Estes equipamentos públicos, propostos a partir de um projeto desenvolvido em parceria entre a Secretaria de Estado de Saúde do Distrito Federal (SES - DF) e a Fundação Oswaldo Cruz (Fiocruz Brasília), vêm sendo implantados desde 2018, principalmente dentro de unidades de saúde. Constitui-se como uma iniciativa capaz de promover o cultivo de plantas medicinais, visando insumos farmacêuticos ativos vegetais (IFAV) como matéria-prima para a produção de fitoterápicos, além de promover um espaço para a integração da comunidade com as pessoas que trabalham no serviço de saúde, fomentar as relações humanas cooperativas, promover o cuidado com o meio ambiente e a utilização de plantas medicinais nos territórios (Trajano et al., 2021).

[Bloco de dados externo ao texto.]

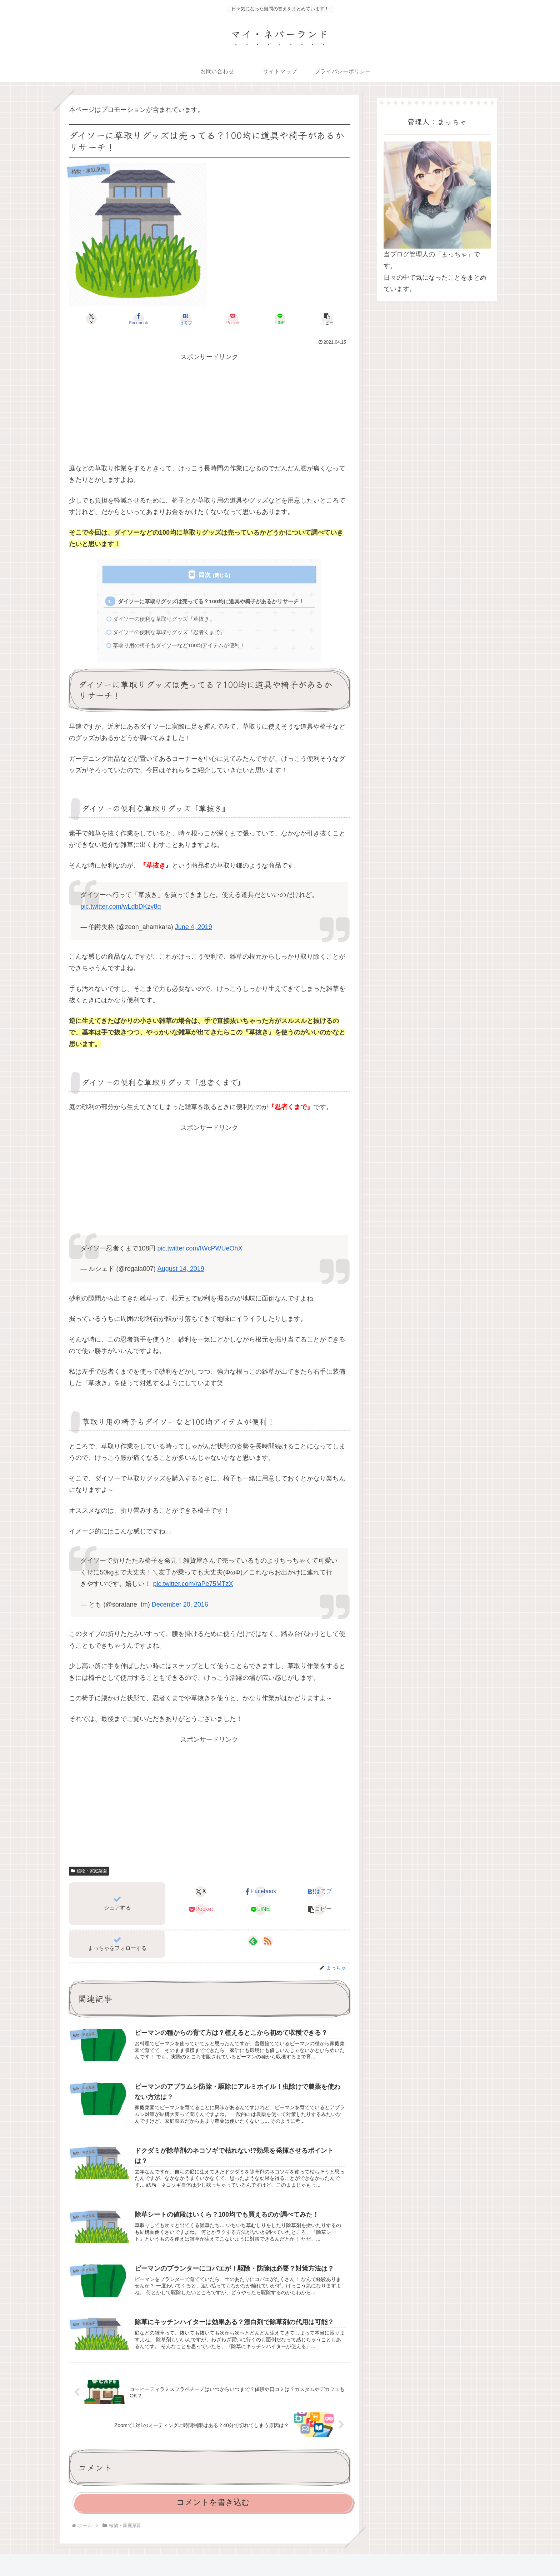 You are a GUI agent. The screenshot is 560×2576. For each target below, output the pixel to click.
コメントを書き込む (213, 2502)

Em suma, a implantação de Hortos Agroflorestais Medicinais Biodinâmicos no SUS representa a criação de um equipamento de saúde que fomenta um espaço onde se promovem relações seguras, saudáveis, solidárias e sustentáveis no contexto da saúde pública, e inclui, preferencialmente, práticas de saúde coletivas, democráticas, agroecológicas e biodiversas (Trajano et al., 2021). É urgente promover relações verdadeiramente sanadoras com a capacidade de fortalecer vínculos de apoio para a superação conjunta de desafios coletivos (Trajano et al, 2023), como é o caso da urgência climática.
Cada horto é concebido como um organismo socioagrícola inserido no território, onde a saúde do solo, do vegetal, do animal e do ser humano depende de um relacionamento mais amplo entre as forças que impulsionam os processos naturais (Trajano et al., 2023).
A dimensão local, com seu potencial endógeno de conhecimentos e saberes, recursos e interações sociais, pode contribuir para a implementação de formas de agricultura que potencializam a biodiversidade ecológica e a diversidade sociocultural. Ademais, a busca por uma agricultura menos dependente de insumos químicos sintéticos é parte de um desenvolvimento sustentável, que concilia as necessidades econômicas e sociais das populações humanas com a preservação da sua base natural (Miklós, 2019).
Nos últimos anos observaram-se eventos catastróficos de origem ambiental, com repercussão sanitária, em diversas cidades litorâneas, e também enchentes em grandes cidades como Itabuna, São Paulo e Porto Alegre, além de deslizamentos na serra fluminense e em Ubatuba. Em contrapartida, as queimadas e o processo de desertificação têm atingido grandes áreas dos biomas Cerrado, Amazônia e Pantanal.
Assim, faz-se necessária a oferta de espaços de convívio, tais como equipamentos públicos em que as soluções baseadas na natureza sejam o elemento fundamental para o cuidado. Neste aspecto, a rede de Hortos Agroflorestais Medicinais Biodinâmicos (RHAMB), no Sistema Único de Saúde (SUS), desponta como oferta sistemática, especialmente em uma conjuntura de Insegurança Alimentar e Nutricional, racismo ambiental e apartheid alimentar, devido aos pântanos e desertos alimentares que atingem grande parte do território do DF.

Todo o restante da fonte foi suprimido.